Prudence sur les estimations
« Il est trop tôt pour faire des estimations des dégâts en arboriculture, signalait Stéphanie Prat, la directrice de la FNPF (1) le lundi 4 avril 2022 à La France Agricole. Nous sommes en train de faire le recensement. C’est un petit peu plus hétérogène que l’année dernière tout de même, ce qui pourrait laisser envisager un peu plus d’optimisme. »
Daniel Sauvaitre, le président de l’ANPP (2), ne se prononce pas non plus pour le moment sur les pommes. Car au-delà des variations de températures observées d’une zone de production à l’autre, voire à quelques kilomètres de distance, d’autres facteurs entrent en jeu.
« La meilleure protection contre le gel est l’apport d’eau par aspersion mais il faut avoir des stocks d’eau importants et tous les producteurs n’ont pas cette possibilité, détaille-t-il. Les autres solutions (comme les bougies) sont moins efficaces, surtout à ces températures. Au final, ce qui nous sauvera peut-être, c’est le stade moins avancé des pommiers. »

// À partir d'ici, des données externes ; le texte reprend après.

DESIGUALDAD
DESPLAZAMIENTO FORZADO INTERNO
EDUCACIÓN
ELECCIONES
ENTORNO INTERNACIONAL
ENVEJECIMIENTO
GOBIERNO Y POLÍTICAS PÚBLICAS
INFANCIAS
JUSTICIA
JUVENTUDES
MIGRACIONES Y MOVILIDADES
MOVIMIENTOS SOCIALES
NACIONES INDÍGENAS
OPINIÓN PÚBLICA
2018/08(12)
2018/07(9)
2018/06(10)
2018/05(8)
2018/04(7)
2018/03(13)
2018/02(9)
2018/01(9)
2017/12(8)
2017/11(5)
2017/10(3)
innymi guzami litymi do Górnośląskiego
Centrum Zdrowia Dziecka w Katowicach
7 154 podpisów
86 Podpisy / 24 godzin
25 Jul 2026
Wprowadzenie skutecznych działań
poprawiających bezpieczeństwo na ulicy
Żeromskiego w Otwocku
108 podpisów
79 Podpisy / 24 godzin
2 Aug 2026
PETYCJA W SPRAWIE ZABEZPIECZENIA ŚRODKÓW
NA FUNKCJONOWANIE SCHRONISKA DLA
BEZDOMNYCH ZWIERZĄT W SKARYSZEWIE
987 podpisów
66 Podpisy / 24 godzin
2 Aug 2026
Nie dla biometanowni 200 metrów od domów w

Stade petit fruit atteint pour les prunes et les abricots
En prune, le constat est plus délicat : « Des parcelles peu habituées au gel ont gelé ce week-end, à des températures avoisinant les –4 à –5 degrés, alors que les pruniers ont atteint le stade petit fruit », constate Jean-Louis Sagnes de la chambre d’agriculture du Tarn-et-Garonne. Les perspectives sont « assez pessimistes avec une situation au moins aussi grave que l’année dernière ».

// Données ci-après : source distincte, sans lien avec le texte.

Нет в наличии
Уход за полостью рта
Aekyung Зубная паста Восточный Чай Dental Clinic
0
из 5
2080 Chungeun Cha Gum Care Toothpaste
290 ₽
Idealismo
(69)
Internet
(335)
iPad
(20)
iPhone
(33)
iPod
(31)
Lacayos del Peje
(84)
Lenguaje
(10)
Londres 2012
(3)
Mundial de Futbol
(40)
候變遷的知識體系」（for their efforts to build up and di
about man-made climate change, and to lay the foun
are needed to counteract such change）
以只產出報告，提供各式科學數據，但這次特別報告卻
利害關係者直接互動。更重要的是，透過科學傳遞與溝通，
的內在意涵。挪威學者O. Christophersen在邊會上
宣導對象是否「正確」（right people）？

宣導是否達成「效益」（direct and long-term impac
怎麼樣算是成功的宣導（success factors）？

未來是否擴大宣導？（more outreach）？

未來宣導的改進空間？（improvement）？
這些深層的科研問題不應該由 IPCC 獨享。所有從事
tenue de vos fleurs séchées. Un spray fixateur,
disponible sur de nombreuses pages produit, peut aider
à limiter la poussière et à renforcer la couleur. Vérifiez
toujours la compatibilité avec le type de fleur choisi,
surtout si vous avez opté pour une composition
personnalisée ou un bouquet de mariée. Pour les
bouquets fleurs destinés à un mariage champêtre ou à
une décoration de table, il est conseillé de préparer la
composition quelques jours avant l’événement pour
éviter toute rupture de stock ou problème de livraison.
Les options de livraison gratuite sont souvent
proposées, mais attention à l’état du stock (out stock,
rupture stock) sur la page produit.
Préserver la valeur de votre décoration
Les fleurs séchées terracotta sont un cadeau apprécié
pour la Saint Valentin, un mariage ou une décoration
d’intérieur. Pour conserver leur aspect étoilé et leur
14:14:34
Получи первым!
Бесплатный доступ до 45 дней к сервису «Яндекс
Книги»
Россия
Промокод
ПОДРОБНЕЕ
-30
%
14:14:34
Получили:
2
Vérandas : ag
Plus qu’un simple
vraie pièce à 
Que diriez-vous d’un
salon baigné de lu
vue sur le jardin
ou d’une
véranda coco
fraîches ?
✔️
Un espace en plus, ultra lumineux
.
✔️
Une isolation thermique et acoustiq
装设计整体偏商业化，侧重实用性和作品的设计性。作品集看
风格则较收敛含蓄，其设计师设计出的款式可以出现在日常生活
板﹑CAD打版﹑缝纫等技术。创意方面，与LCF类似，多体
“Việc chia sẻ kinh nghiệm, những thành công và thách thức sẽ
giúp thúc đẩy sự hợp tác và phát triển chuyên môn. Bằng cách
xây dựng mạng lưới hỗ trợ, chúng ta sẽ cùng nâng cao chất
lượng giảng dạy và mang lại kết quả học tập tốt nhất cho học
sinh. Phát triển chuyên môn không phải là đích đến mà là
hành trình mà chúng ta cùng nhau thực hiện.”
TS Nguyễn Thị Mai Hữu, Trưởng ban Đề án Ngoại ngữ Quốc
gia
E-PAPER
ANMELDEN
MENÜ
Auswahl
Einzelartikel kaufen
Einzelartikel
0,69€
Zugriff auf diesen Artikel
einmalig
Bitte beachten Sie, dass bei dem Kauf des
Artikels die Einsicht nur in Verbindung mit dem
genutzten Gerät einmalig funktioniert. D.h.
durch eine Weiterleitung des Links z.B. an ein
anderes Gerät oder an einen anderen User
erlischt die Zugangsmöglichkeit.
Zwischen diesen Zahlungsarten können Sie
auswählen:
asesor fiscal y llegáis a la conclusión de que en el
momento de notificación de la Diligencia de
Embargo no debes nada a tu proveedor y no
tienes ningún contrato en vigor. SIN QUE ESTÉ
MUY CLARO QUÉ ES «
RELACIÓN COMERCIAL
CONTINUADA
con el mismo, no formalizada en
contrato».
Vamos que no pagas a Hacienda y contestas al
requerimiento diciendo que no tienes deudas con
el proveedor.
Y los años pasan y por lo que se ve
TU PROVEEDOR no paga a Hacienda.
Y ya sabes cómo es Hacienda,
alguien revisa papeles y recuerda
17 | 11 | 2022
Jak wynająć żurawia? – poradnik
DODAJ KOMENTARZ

Un stade petit fruit aussi atteint par les abricots de la Drôme, mais sur une durée plus courte et avec des températures moins froides que l’année dernière. « Il y a eu aussi davantage de protection », indique Marion Bouilloux de la chambre d’agriculture de la Drôme. Dans les Baronnies néanmoins, les dégâts pourraient être plus conséquents car les températures sont descendues plus bas et plus longtemps que dans la vallée du Rhône.
Inquiétudes en céréales sur les zones précoces
Sur céréales, les observations des dégâts éventuels pourront commencer à la fin de la semaine ou au début de la semaine prochaine. « Il peut y avoir des dégâts foliaires, notamment sur les orges de printemps, et aussi des dégâts sur les épis, estime Jean-Charles Deswartes, d’Arvalis. Il faudra vérifier ensuite la mise en place de rattrapage avec les talles. »

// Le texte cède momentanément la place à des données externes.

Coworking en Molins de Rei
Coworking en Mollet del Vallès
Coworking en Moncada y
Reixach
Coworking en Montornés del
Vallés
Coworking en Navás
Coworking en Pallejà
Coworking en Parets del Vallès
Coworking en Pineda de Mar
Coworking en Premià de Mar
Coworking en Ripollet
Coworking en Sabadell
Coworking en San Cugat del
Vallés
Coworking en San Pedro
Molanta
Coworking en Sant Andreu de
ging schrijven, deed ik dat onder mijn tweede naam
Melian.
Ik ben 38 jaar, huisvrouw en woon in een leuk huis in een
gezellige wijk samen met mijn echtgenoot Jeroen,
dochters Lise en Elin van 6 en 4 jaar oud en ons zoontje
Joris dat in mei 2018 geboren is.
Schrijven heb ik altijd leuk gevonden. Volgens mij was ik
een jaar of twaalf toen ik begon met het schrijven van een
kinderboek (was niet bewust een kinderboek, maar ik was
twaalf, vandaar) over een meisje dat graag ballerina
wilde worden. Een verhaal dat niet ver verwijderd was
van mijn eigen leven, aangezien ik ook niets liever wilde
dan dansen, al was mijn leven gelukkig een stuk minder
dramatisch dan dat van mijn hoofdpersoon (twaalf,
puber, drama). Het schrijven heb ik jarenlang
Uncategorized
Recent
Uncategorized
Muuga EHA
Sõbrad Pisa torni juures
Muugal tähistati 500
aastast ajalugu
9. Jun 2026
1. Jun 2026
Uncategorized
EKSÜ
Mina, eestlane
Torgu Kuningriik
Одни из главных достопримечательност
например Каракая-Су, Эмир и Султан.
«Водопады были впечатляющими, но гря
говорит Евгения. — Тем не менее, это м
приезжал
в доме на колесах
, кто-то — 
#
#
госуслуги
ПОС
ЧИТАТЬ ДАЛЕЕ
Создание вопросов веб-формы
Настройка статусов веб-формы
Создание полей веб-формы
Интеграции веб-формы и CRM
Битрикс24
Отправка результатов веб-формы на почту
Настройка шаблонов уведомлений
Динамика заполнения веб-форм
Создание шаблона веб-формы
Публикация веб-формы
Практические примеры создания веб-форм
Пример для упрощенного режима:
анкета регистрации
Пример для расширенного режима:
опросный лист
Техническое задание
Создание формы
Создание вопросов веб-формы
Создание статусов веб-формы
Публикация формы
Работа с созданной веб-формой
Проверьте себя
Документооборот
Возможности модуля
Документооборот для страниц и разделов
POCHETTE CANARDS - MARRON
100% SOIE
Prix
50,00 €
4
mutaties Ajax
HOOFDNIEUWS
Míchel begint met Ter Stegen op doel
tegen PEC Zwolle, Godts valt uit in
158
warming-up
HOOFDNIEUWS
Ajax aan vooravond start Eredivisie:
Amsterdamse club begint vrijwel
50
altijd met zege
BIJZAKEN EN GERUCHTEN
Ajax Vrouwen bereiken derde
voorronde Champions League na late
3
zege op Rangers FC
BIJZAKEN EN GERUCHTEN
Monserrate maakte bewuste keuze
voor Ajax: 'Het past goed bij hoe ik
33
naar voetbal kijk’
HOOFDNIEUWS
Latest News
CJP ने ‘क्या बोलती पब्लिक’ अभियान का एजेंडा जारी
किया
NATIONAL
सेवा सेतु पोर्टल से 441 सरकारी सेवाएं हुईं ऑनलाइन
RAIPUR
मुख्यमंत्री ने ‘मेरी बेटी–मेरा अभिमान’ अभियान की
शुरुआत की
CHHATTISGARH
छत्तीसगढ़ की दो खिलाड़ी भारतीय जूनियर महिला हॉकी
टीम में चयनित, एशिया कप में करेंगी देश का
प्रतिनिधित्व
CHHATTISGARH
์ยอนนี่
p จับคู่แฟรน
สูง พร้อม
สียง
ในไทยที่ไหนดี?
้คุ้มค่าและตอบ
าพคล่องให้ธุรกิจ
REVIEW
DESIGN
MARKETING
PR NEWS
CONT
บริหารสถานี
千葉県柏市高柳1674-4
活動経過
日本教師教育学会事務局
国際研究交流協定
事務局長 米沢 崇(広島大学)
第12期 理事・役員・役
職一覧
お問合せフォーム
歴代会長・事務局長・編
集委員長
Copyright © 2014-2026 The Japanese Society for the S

Ses inquiétudes se portent surtout sur les zones les plus précoces, notamment dans l’Ouest et le Berry, là où les céréales ont pu déjà atteindre le stade 1 nœud/2 nœuds. « Il faut veiller à ne rien faire sur les cultures potentiellement affectées et surtout pas de régulateur, alerte-t-il. Il faut les laisser redémarrer et éviter tout risque de phytotoxicité. »
> À lire aussi : Le stade épi 1 cm des céréales a bien progressé en une semaine (04/04/2022)
Plus de peur que de mal en betteraves
La situation sur colza est moins alarmante qu’en 2021, selon Jean Lieven, de Terres Inovia. En effet, malgré des températures particulièrement froides dans le Grand Est, l’état sanitaire des cultures est meilleur que l’an dernier.
De plus, le colza a des capacités de compensation avec ses fleurs secondaires : « Nous avons quelques doutes tout de même dans les situations où le charançon de la tige n’était pas maîtrisé, mais cela ne va pas représenter de très grandes surfaces », précise Jean Lieven.
Enfin, plus de peur que de mal pour les betteraves malgré des pertes de pied envisagées dans les zones les plus gélives des champs, jusqu’à 30 % dans les parcelles, selon l’ITB (3). « Quelques resemis sont possibles mais on est loin de 2021 où environ 50 000 ha avaient été ressemés », signale l’ITB.
(1) Fédération nationale des producteurs de fruits.
(2) Association nationale pommes poires.
(3) Institut technique de la betterave.